***** SOURCE INFORMATION

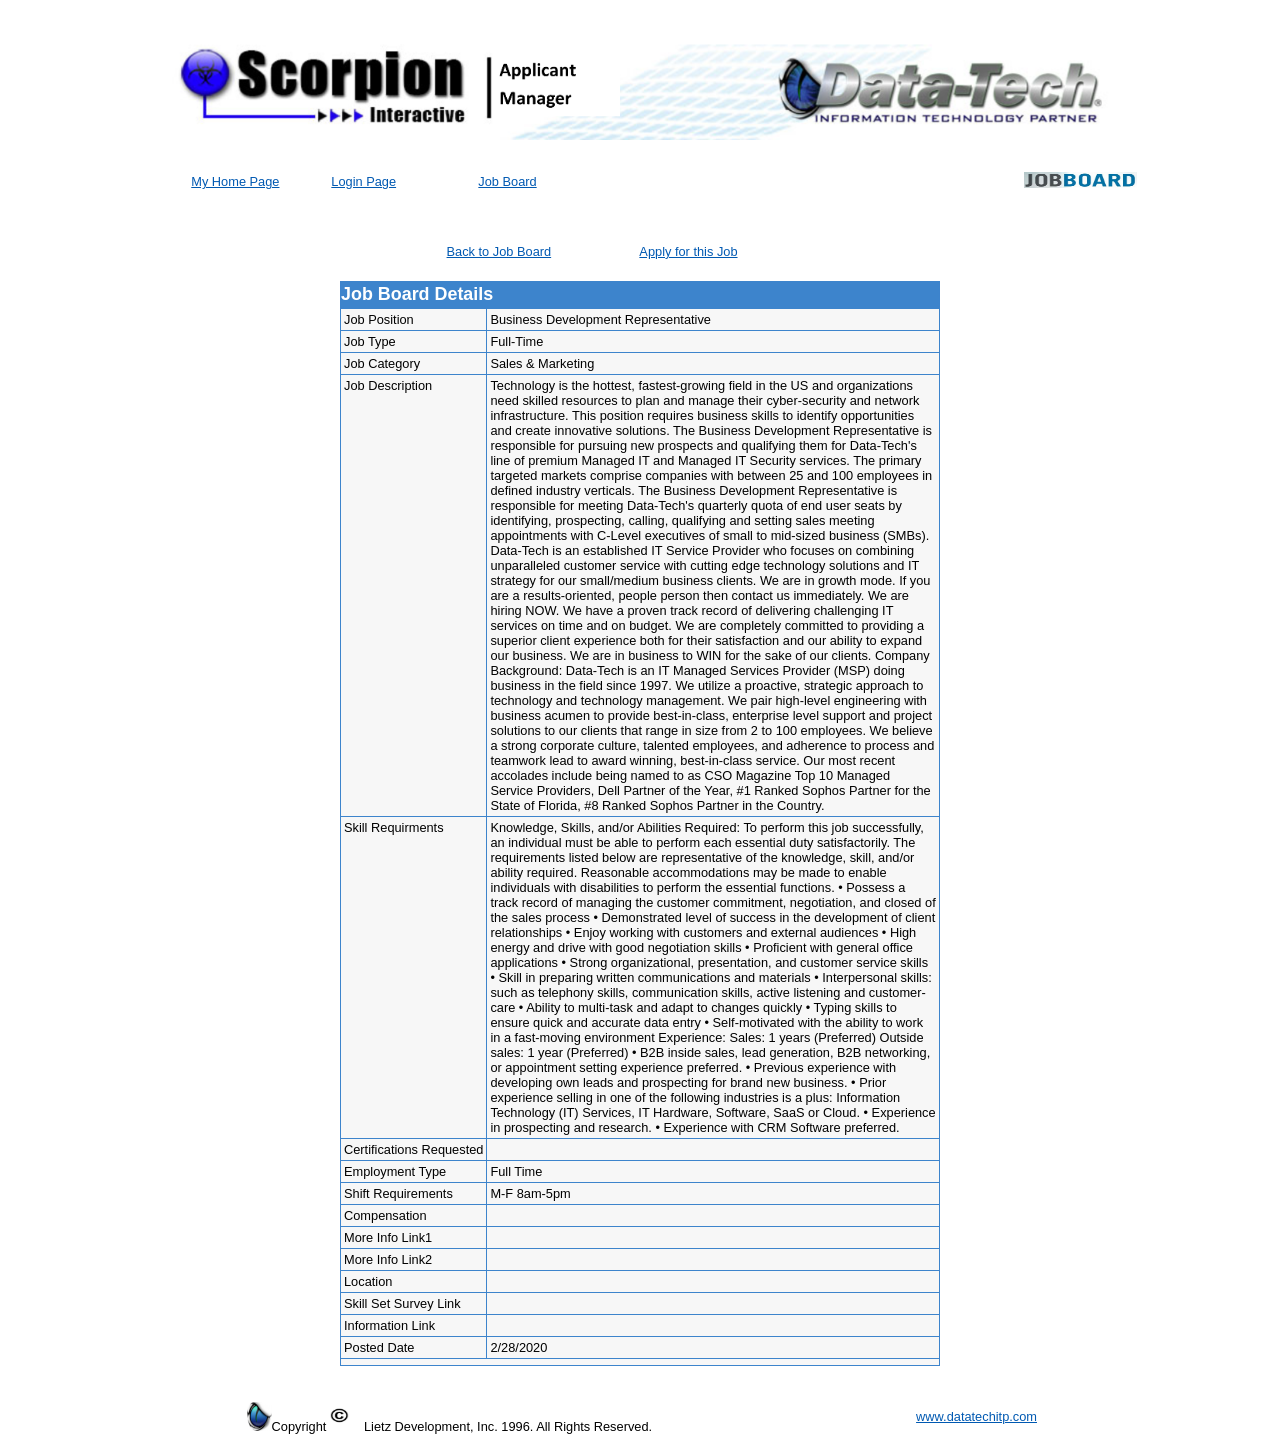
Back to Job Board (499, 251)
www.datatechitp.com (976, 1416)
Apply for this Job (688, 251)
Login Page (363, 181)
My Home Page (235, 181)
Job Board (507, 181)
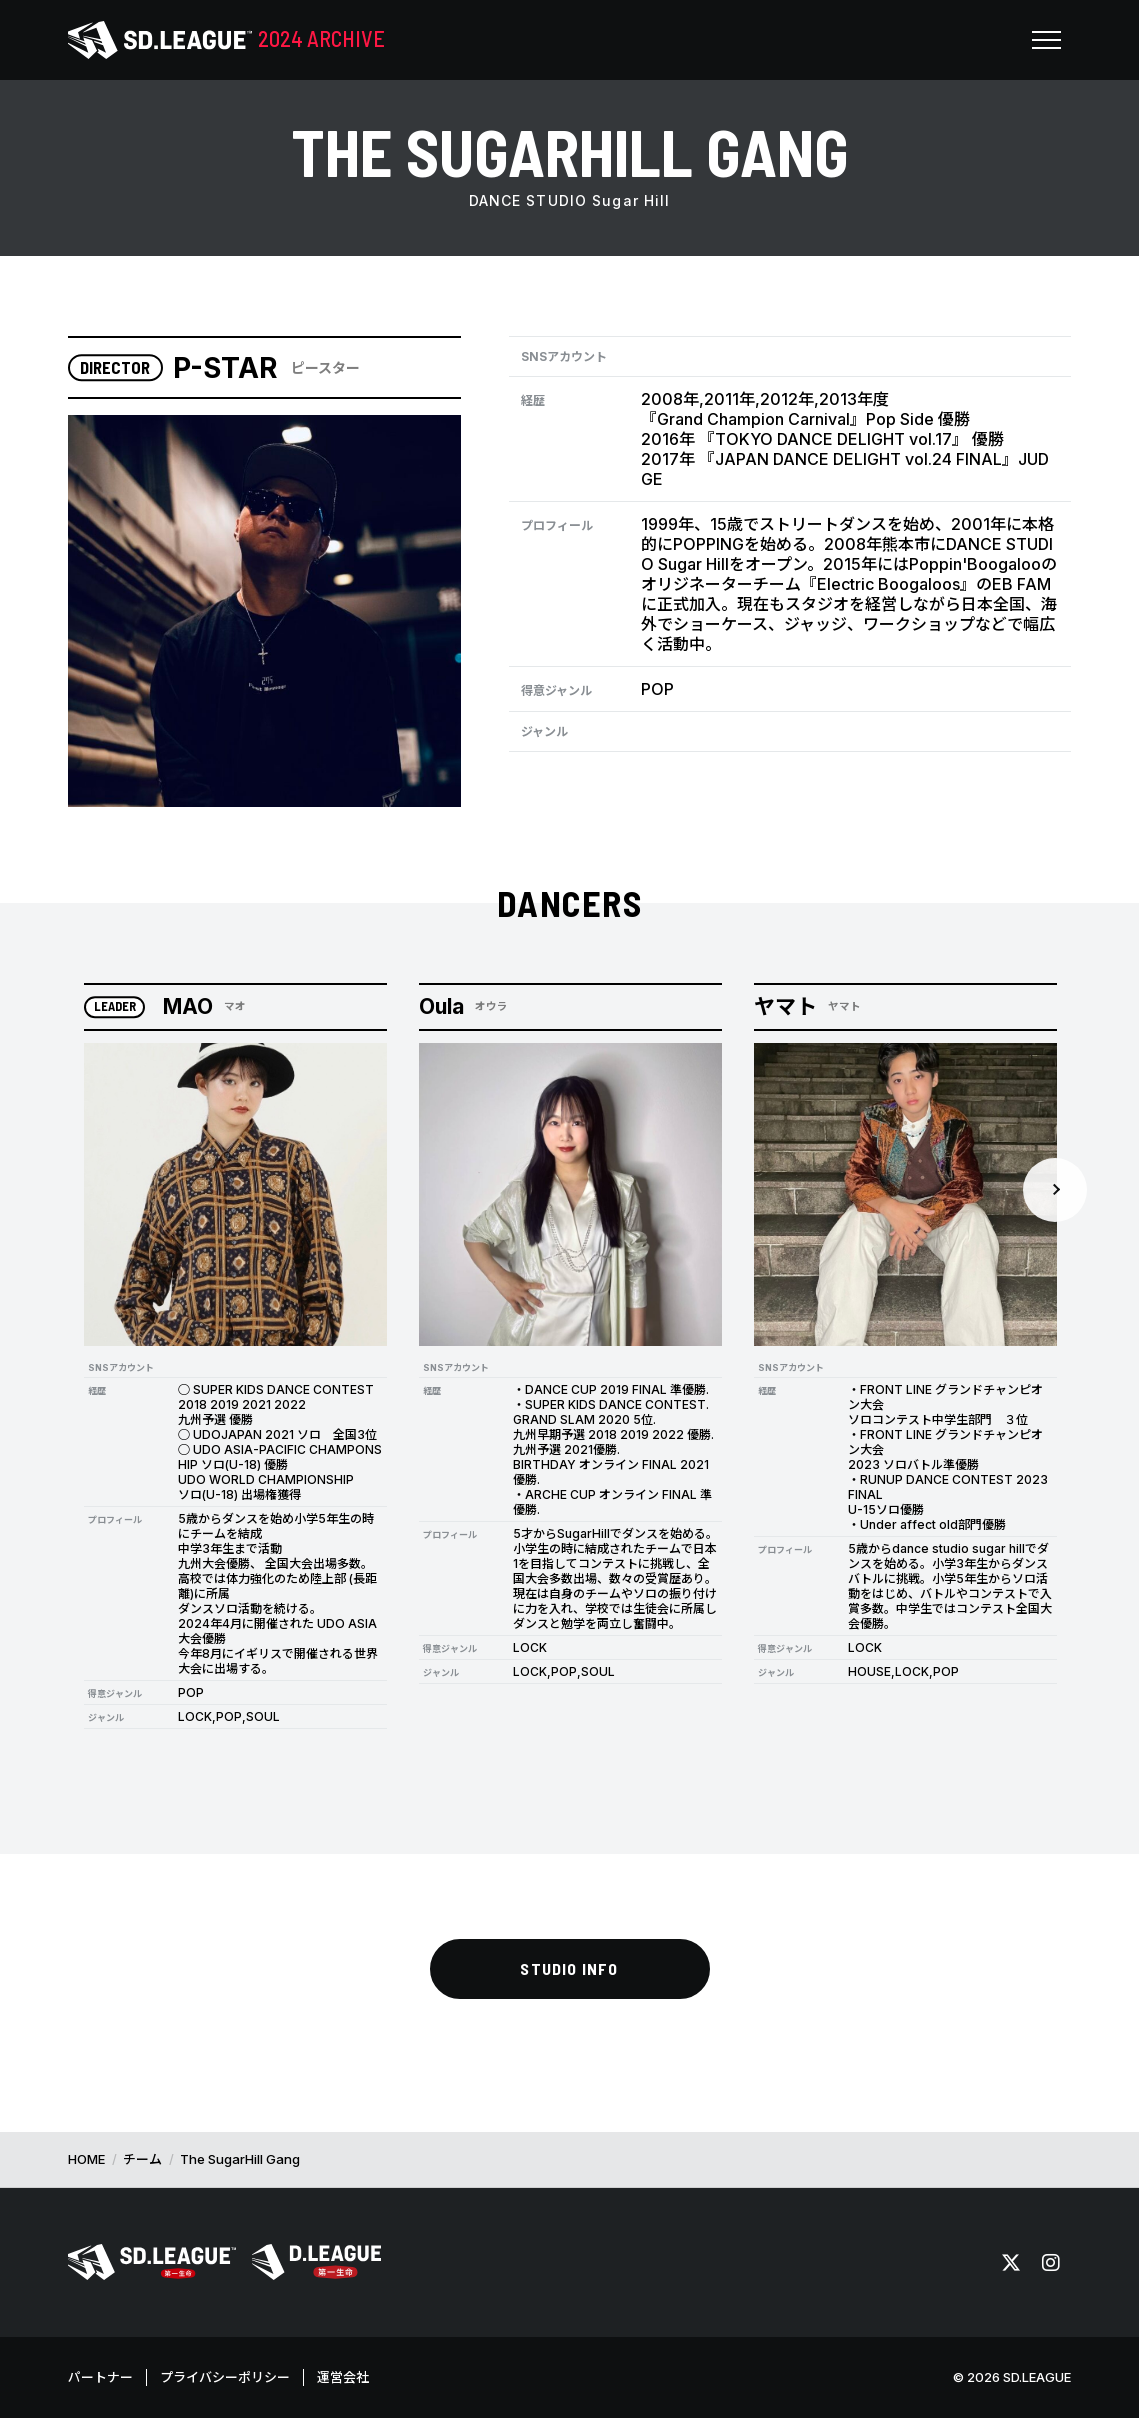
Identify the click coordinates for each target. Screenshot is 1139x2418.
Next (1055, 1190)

**********

An exact copy of all the entries above is required, with every picture left out.

Back to Job Board (499, 251)
www.datatechitp.com (976, 1416)
Apply for this Job (688, 251)
Login Page (363, 181)
My Home Page (235, 181)
Job Board (507, 181)
Identify the click coordinates for each target. Screenshot is 1139x2418.
Next (1055, 1190)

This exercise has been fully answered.